Image 1:  A welcoming sign at the Kilimanjaro Christian School of Optometry

Today we met at the Kilimanjaro Christian Medical Center (KCMC) School of Optometry and discussed the challenges facing optometry programs in Eastern Africa. Once again I mentioned the issue of spectacle fabrication, one challenge we have been facing at the Masinde Muliro University of Science and Technology. One of the faculty members said, “It’s easy. Let me show you how to do it. We use simple and inexpensive technology available all around the world.” We went next door to the optical shop.

Image 2:  Laying out the spectacle lenses. Here one lens, in the optometrists hands, has already been roughly completed, while the other lens on the cloth is awaiting preparation.

The first step is to find and mark the optical center of the of the lens using a lensometer. Lensometers are not too expensive and are usually readily available. The lens blanks are usually 60 to 70 millimeters (mm) in diameter, and can be made of plastic (CR-39) or glass. It is important to know the interpupillary distance (IPD) of the patient which is the distance between the centers of the pupils. This distance is easily measured using a ruler with the patient present and is usually between 50 and 70 mm, depending mostly on the width of the nose and age of the patient. The optometrist then measures the frame to be used, taking note of the bridge width (B). Using the formula of (IPD – B)/2, and an outline of the shape of the frame, the optometrist can calculate the distance from the inner nasal edge of the spectacle aperture to the optical center of the lens. The optometrist then uses a marking pen to outline size and shape of the frame aperture in relation to the optical center of the lens. It is important to place the optical center of the lens in front of the pupil center. The higher the prescription, the more crucial the optical center placement.
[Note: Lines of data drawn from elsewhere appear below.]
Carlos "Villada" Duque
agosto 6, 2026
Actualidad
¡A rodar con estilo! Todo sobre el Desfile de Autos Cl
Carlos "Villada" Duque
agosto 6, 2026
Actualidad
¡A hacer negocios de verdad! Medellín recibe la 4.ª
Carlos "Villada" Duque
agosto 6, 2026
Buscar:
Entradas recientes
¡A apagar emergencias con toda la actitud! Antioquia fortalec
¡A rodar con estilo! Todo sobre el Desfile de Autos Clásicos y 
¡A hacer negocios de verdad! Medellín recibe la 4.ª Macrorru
Image 3:  The optometrist uses a glass cutter tool to etch the glass. The purpose is to remove the excess glass on the periphery of the lens.

Image 4:  The optometrist uses pliers to grab the periphery of the lens and carefully remove the excess glass. He puts on safety glasses for this step to avoid eye injury.
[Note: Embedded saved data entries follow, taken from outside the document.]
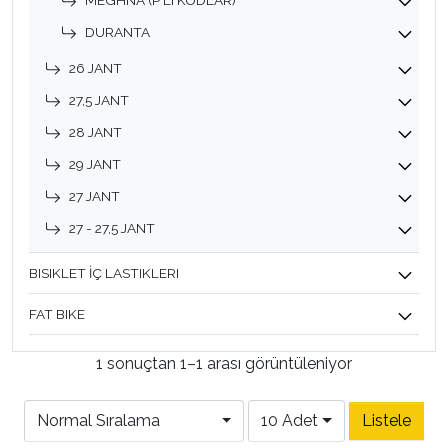
MEGHNA (P'LI KODLAR)
DURANTA
26 JANT
27,5 JANT
28 JANT
29 JANT
27 JANT
27 - 27,5 JANT
BISIKLET İÇ LASTIKLERI
FAT BIKE
1 sonuçtan 1–1 arası görüntüleniyor
Normal Sıralama
10 Adet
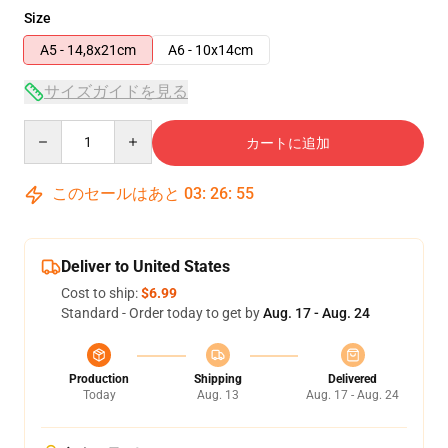
Size
A5 - 14,8x21cm
A6 - 10x14cm
サイズガイドを見る
Quantity
カートに追加
このセールはあと
03
:
26
:
54
Deliver to United States
Cost to ship:
$6.99
Standard - Order today to get by
Aug. 17 - Aug. 24
Production
Shipping
Delivered
Today
Aug. 13
Aug. 17 - Aug. 24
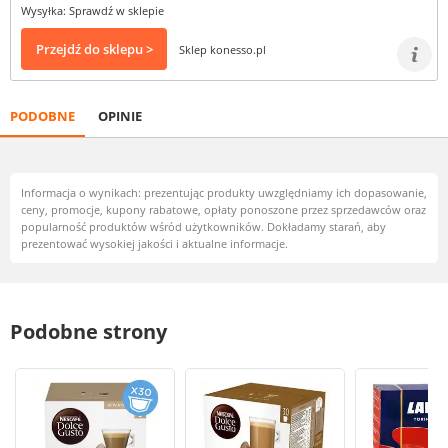
Wysyłka: Sprawdź w sklepie
Przejdź do sklepu >
Sklep konesso.pl
PODOBNE
OPINIE
Informacja o wynikach: prezentując produkty uwzględniamy ich dopasowanie,
ceny, promocje, kupony rabatowe, opłaty ponoszone przez sprzedawców oraz
popularność produktów wśród użytkowników. Dokładamy starań, aby
prezentować wysokiej jakości i aktualne informacje.
Podobne strony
Image 5:  The optometrist uses a manual grinding wheel to remove the excess glass and smooth the periphery of the lens. He is careful to grind the lens to the correct shape, making a beveled smooth lens edge. This process is called lens edging.
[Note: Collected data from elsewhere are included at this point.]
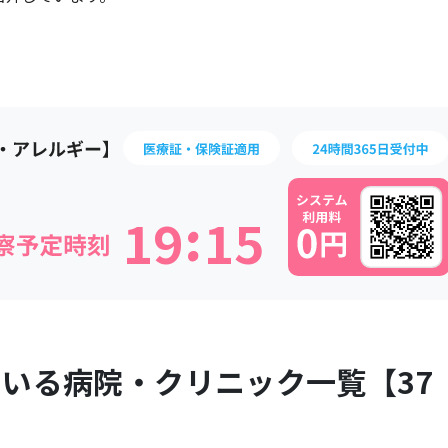
:
1
9
1
5
ている病院・クリニック一覧【
37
Image 6:  Once both lenses have been edged, the plastic frame is heated, and the lenses are carefully inserted into the frame, usually from the front. The whole process takes about a half hour. Metal frames require more precision because metal is less forgiving than plastic. Rimless frames using nylon line require a special indented lens edge that is more difficult to fabricate by hand. The optometrist proudly shows his handiwork. It is in this way that high quality spectacles can be created at very low cost. All that is needed is a bank of lens blanks of varying power, plastic frames of varying sizes and shapes, and the tools and instruments mentioned here. Of course, knowledge of the process and experience is very important. Novice lens edgers tend to break a lot of lenses.

When I was an optometry student from 1989 through 1992, we learned how to complete this process although we did not spend much time on it. Now the spectacle fabrication process is rarely completed by optometrists in the United States, and is usually done by opticians using automated equipment. The KCMC School of Optometry has the more advanced equipment normally used in the United States, but they wanted to show me how to get started fabricating spectacles when the more expensive equipment is not available. This process could be very helpful at the Masinde Muliro University of Science and Technology School of Optometry, given that we currently do not have a spectacle fabrication laboratory.

Image 7:  After showing me how to fabricate spectacles using inexpensive and readily available materials, we sat down and spent two hours discussing slit lamp biomicroscopy techniques.

The exchange of ideas and information at the KCMC School of Optometry has been very stimulating and rewarding.